Let’s establish a requirement that every able citizen contribute some dues to the organization known as The United States of America.
Joining the military is not a bad idea. I did it. I stayed 20 years. I know a lot of folks who stayed longer, and even more who stayed only a few years. Most of us went to places we otherwise never would have seen. Many of us learned something about other cultures. Most of us, even if we “got out” at the earliest opportunity, were proud of having “been in.”
But there are other ways we could support this place that rewards us so well for just living in it.
There was a time when the local fire company did not want for volunteers. Its members quenched house fires, or at least kept them from becoming whole-town fires.
Times and technology and the expectations of the community have changed. More time and training is required of those who would serve.
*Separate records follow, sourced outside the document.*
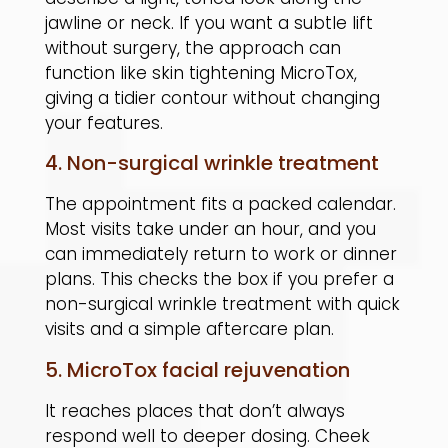
jawline or neck. If you want a subtle lift
without surgery, the approach can
function like skin tightening MicroTox,
giving a tidier contour without changing
your features.
4. Non-surgical wrinkle treatment
The appointment fits a packed calendar.
Most visits take under an hour, and you
can immediately return to work or dinner
plans. This checks the box if you prefer a
non-surgical wrinkle treatment with quick
visits and a simple aftercare plan.
5. MicroTox facial rejuvenation
It reaches places that don’t always
respond well to deeper dosing. Cheek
I lived in a town for several years where the emergency dispatcher was a man who was made blind from, as I recall, an errant snowball thrown when he was 12. He knew every street and road, every member of the fire and ambulance crews, and every birthday and wedding anniversary in the department. Listening to a scanner was to hear congratulations for a job well done at the end of a particularly harrowing mission.
The entire ambulance crew was “fired” one night at a town meeting. A resident stood up and told the townspeople volunteers no longer were good enough.
“If I have a heart attack,” he said, “I want someone to show up at my door who can help me.”
He wanted the equipment and the drugs and the expertise that could be provided only by paid medics who were on duty 24-hours a day, assigned to a hospital where they could practice their skills regularly in a way they could not if they simply sat around waiting for the occasional heart attack in their town. His neighbors agreed and the ambulance company moved into history.
By the time he died, McGillicutty also had been replaced, by trained communications experts. Flowers were planted in a small park built and named for him.
Volunteer fire departments have rescued cats from tall trees, and held Bingo games and pot luck dinners. They were, and a shrinking number of them still are, social organizations, bound together by life, sweat, common risks in the service of their community, and occasionally death.
The Elks Club in the place I now call home has closed from lack of membership, and other organizations are fending off a similar fate. Some of them, if they don’t close, will merge with a chapter in another town. With each demise, another service to the community disappears.
We have supplanted service and community involvement with text messaging and made up names, and we are shocked when youngsters whose sole community lies in a computer screen or cell phone are assaulted by ogres who dwell with them in cyber space.
A friend suggested community service be compensated with a tax credit. That seems a fair contract. Even conscripted soldiers and sailors were paid. The pay was not up to private industry standards, but it was augmented by the knowledge they met a responsibility in keeping safe the privileges that came with being a citizen of the United Stated of America.
They had paid their dues, and purchased the right to help determine the way their community is governed, and made an investment of time, sweat, and sometimes blood, that made them want to exercise that right.
The service has to commit every capable young person to an investment in the community. It could be monitoring the skateboard park a few hours a week to make sure if someone is hurt, someone else is available to help. It could be mentoring a teen who does not have family or fire department or social organization to help them guide their lives on a reasonably straight path.
Without that investment, the community organization is destined to expire.
Ask the Elks, or your local volunteer fire chief.